Rare broadsheet of St Paul’s Cathedral before the Great Fire
By KING, Dan[iel], D[avid] LOGGAN, and [Edward Benlowes], 1658
On St. Paul’s Cathedral represented by Mr Dan. King.
- Author: KING, Dan[iel], D[avid] LOGGAN, and [Edward Benlowes]
- Publication place: London
- Publisher: Dan. King
- Publication date: 1658
- Physical description: A sheet containing nine engraved views and two plans of St Paul’s Cathedral, together with a poem in English and Latin, view of London from Southwark below, with key to its left and short history to the right, trimmed to within neatline, a few minor tears skilfully repaired.
- Dimensions: 390 by 460mm. (15.25 by 18 inches).
- Inventory reference: 2120
To the upper part of the sheet are three views of St Paul’s: from the north, before the spire collapsed in 1561, and the view from the south. Below is a paean to St Paul’s in English and Latin by Edward Benlowes, flanked by views of the west end and east end of the cathedral, a floor plan of the east end including the quire, and an interior view of the east end. Below the poem is a brief history of St Paul’s, a dedication by Daniel King to presumably Edward Benlowes, a floor plan of the cathedral, and interior views of: the quire; from the west end to the quire; and the church of St Faith under St Paul’s. Below this is a prospect of London from Southwark by a Loggan flanked by a key, and a brief history of the city.
The work was engraved and drawn by Daniel King (fl. 1656–1661). King was born in Chester around 1615, he was apprenticed to Randle Holme of the Chester Painters’ Company in 1630, and was accepted into the Company in 1639. In around 1656 he moved to London but records show that he had returned to Chester by 1659, were he died in around 1661. He is known to have worked with Wenceslaus Hollar on ‘The Ground-Plott of Chester…’ and the ‘The Isle of Man exactly described…’, both published in 1656. However, he is best remember for his views and plans of cathedrals and churches, published in ‘The cathedrall and conventuall churches of England and Wales’ (1656).
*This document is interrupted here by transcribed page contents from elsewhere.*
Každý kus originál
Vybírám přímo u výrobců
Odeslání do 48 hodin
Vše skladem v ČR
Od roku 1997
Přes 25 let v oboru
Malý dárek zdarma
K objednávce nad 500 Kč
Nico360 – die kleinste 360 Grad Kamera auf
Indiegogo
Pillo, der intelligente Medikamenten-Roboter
The poem in both English and Latin is signed by one Benevolus, this is believed to be Edward Benlowes (1603–1676) a gentleman poet and patron of the art. Although born into significant wealth Benlowes would die in relative poverty due to this openhanded generosity to his friends and relations.
The print was later reissued by John Overton bearing his imprint “at the White Horse without Newgate”. Overton resided at this address between 1669–1707.
Rare we are only able to trace two institutional examples of the first state, those in the Folger Shakespeare Library, and the Huntington Library.
- Worms and Baynton Williams, p.370
- Worms, L. and Baynton-Williams, A. (2011). British map engravers. London: Rare Book Society.